• DESCRIPTION OF THE TASK:
Would you output the entries below only from the line containing "which will entail" through the line containing "with an initial headcount of 250 direct", exactly as they stand and with both ends included?

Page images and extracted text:
------------------------------------------------

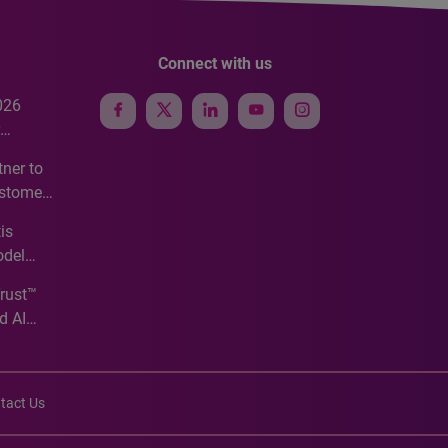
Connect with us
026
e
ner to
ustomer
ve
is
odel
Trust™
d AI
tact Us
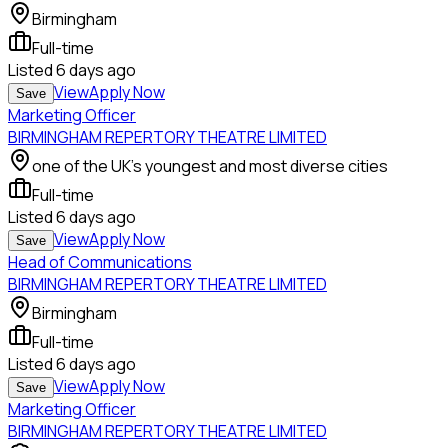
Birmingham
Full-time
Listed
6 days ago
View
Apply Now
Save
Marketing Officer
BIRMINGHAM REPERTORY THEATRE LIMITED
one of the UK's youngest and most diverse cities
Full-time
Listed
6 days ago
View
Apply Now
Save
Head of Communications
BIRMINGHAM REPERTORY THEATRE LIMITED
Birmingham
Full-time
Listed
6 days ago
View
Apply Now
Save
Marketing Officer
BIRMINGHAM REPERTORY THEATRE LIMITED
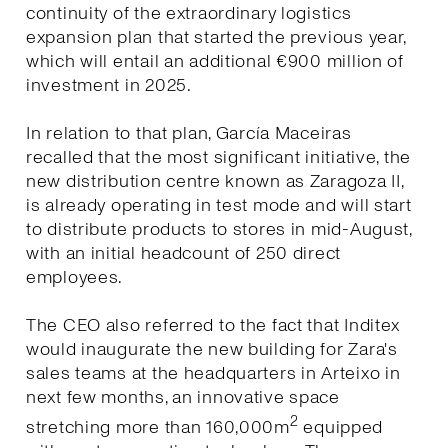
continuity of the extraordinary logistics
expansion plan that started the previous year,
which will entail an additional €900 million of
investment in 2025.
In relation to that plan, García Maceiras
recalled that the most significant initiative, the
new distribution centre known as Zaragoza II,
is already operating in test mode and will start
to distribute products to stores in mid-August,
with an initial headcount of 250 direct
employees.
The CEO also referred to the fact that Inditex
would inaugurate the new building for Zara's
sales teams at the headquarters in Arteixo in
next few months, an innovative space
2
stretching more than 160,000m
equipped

------------------------------------------------

• ANSWER AREA:
which will entail an additional €900 million of
investment in 2025.
In relation to that plan, García Maceiras
recalled that the most significant initiative, the
new distribution centre known as Zaragoza II,
is already operating in test mode and will start
to distribute products to stores in mid-August,
with an initial headcount of 250 direct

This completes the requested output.